YouTube is the first online platform, as opposed to content creator, to agree to a civil penalty and business model changes after being investigated for COPPA violations, FTC officials said.
Other platforms should take heed, said Andrew Smith, head of the agency’s Bureau of Consumer Protection, during a morning press conference. “People often speak of YouTube as being sort of sui generis,” he said. “If you think more broadly about platforms, could it include over-the-top television? YouTube is there.”
“This is a new front in the COPPA enforcement world,” he added.
Online platforms typically aren’t accountable for hosted third-party content, but COPPA creates liability should platforms knowingly profit from the unlawful tracking of children. And Google knew that children visit YouTube in huge numbers, alleges the FTC and New York attorney general complaint.
In a presentation to My Little Pony and Play-Doh maker Hasbro, Google boasted that “93 percent of tweens visit YouTube to watch videos.” It called itself “today’s leader in reaching children age 6-11 against top TV channels” in a presentation to Barbie company Mattel.
Platform providers should find it harder going forward to turn a blind eye to the presence of kids’ content, said FTC Chairman Joe Simons. “They can’t market their ability to get child viewers on the one hand, and disavow knowledge that children are using their service, on the other,” he said.
But FTC officials' bellicose turn at the press conference podium was met with skepticism outside.
Criticism was quick to pile up: “The FTC should have done more to protect this vulnerable population going forward,” said Democratic US Representatives Frank Pallone of New Jersey and Jan Schakowsky of Illinois in a joint statement.
The size of the fine incited derision. Although extremely large in the history of COPPA penalties, it’s a miniscule amount for Google parent company Alphabet, which last year made $30.7 billion in net income. “Every day I lose more confidence in the FTC. This paltry fine is an insult to every parent in America who has had their children’s privacy violated,” fumed US Senator Josh Hawley, a Missouri Republican.
Other avenues of disagreement with the settlement include a charge that the FTC should have held individual Google executives accountable, as often occurs with COPPA violations incurred by small companies.
The lack of personal accountability “sends the wrong message, that a giant like Google can get away with playing by its own set of rules,” said David Monahan, campaign manager of the Campaign for a Commercial-Free Childhood.
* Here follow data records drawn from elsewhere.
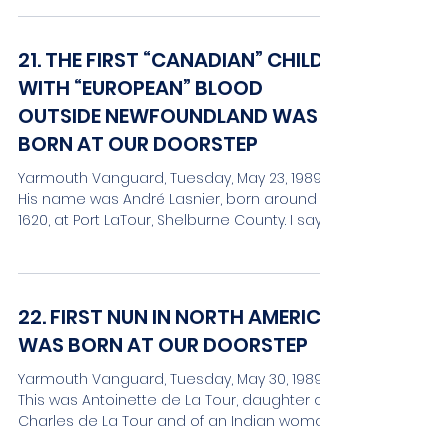
21. THE FIRST “CANADIAN” CHILD
WITH “EUROPEAN” BLOOD
OUTSIDE NEWFOUNDLAND WAS
BORN AT OUR DOORSTEP
Yarmouth Vanguard, Tuesday, May 23, 1989.
His name was André Lasnier, born around
1620, at Port LaTour, Shelburne County. I say
“outside...
22. FIRST NUN IN NORTH AMERICA
WAS BORN AT OUR DOORSTEP
Yarmouth Vanguard, Tuesday, May 30, 1989.
This was Antoinette de La Tour, daughter of
Charles de La Tour and of an Indian woman,
born at...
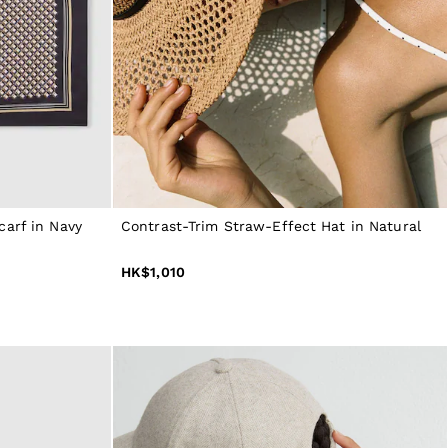
carf in Navy
Contrast-Trim Straw-Effect Hat in Natural
HK$1,010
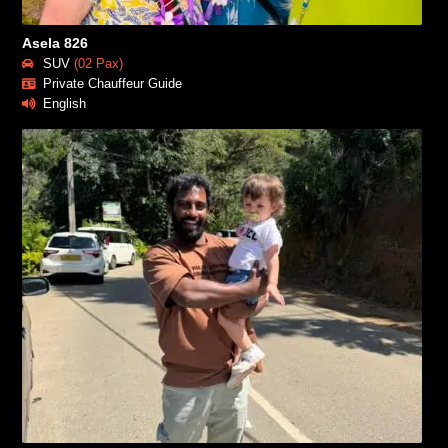
Asela 826
SUV
(02 Pax)
Private Chauffeur Guide
English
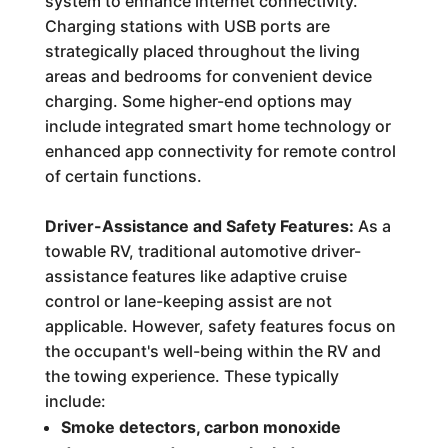
system to enhance internet connectivity.
Charging stations with USB ports are
strategically placed throughout the living
areas and bedrooms for convenient device
charging. Some higher-end options may
include integrated smart home technology or
enhanced app connectivity for remote control
of certain functions.
Driver-Assistance and Safety Features:
As a
towable RV, traditional automotive driver-
assistance features like adaptive cruise
control or lane-keeping assist are not
applicable. However, safety features focus on
the occupant's well-being within the RV and
the towing experience. These typically
include:
Smoke detectors, carbon monoxide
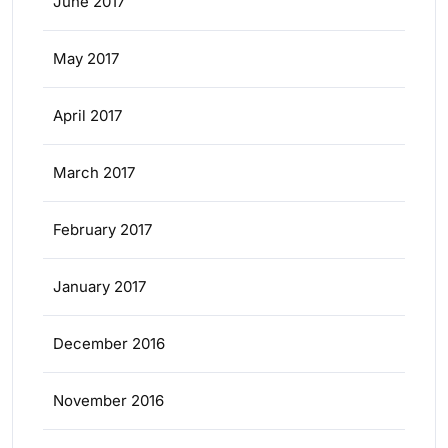
June 2017
May 2017
April 2017
March 2017
February 2017
January 2017
December 2016
November 2016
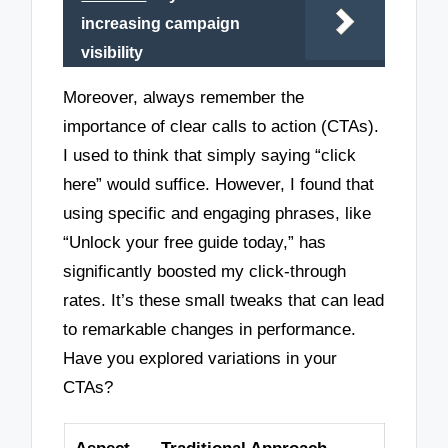
increasing campaign
visibility
Moreover, always remember the
importance of clear calls to action (CTAs).
I used to think that simply saying “click
here” would suffice. However, I found that
using specific and engaging phrases, like
“Unlock your free guide today,” has
significantly boosted my click-through
rates. It’s these small tweaks that can lead
to remarkable changes in performance.
Have you explored variations in your
CTAs?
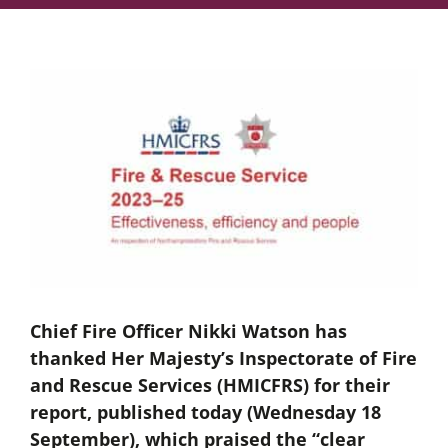
Chief Fire Officer Nikki Watson has
thanked Her Majesty’s Inspectorate of Fire
and Rescue Services (HMICFRS) for their
report, published today (Wednesday 18
September), which praised the “clear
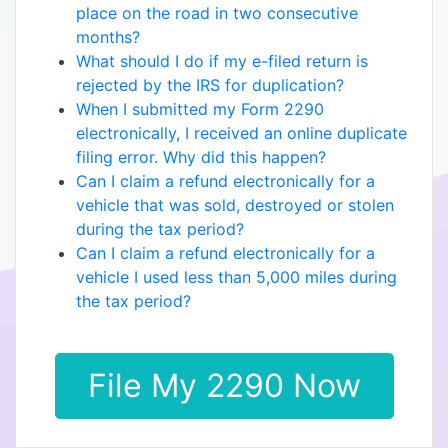
place on the road in two consecutive
months?
What should I do if my e-filed return is
rejected by the IRS for duplication?
When I submitted my Form 2290
electronically, I received an online duplicate
filing error. Why did this happen?
Can I claim a refund electronically for a
vehicle that was sold, destroyed or stolen
during the tax period?
Can I claim a refund electronically for a
vehicle I used less than 5,000 miles during
the tax period?
File My 2290 Now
During the press conference, Smith denied that the intensity of FTC enforcement varies according to size. But establishing actual knowledge of a COPPA violation “as a practical matter, is much easier to do with a company with two employees than a company with 200,000 employees,” he said.
Smith also said small business owners are more likely to reestablish themselves in a new guise and continue to violate the children’s privacy law, making personal sanction particularly important for them. “You don’t typically have those circumstances at a large company," he said.
Monahan, who monitored the press conference, said Smith's comments amount to an admission that “a company like Google is too big to be held accountable” and points to a lack of will by the FTC to pursue who knew what, when. Even at Google, “it’s still human beings that are making decisions,” he said.
The FTC also took fire for not imposing on YouTube a requirement to algorithmically identify content aimed at children that hasn't been properly designated, a central reason behind Democratic Commissioner Rebecca Slaughter’s refusal to support the settlement.
Google, on its own initiative, said in a blog post it will begin using machine learning to hunt for misdesignated videos.
Smith defended the decision not to pursue a so-called “technological backstop” out of fears it would convert into a legal shield for YouTube. Were Google to construct an ineffective algorithm at the FTC’s behest, it would be difficult or impossible in court to break through a defense that the algorithm couldn't objectively be better, Smith said.
Criticism also came from the opposite direction, that the FTC went too far in sanctioning Google.
“This decree will slash the advertising revenue that supports video creators producing high-quality child-friendly content,” said Steve DelBianco, president and chief executive officer of NetChoice, a trade association partially funded by Google.
“This means far fewer ad dollars to support videos that my teenager watches to learn about nutrition, sports instruction, and science projects," DelBianco added.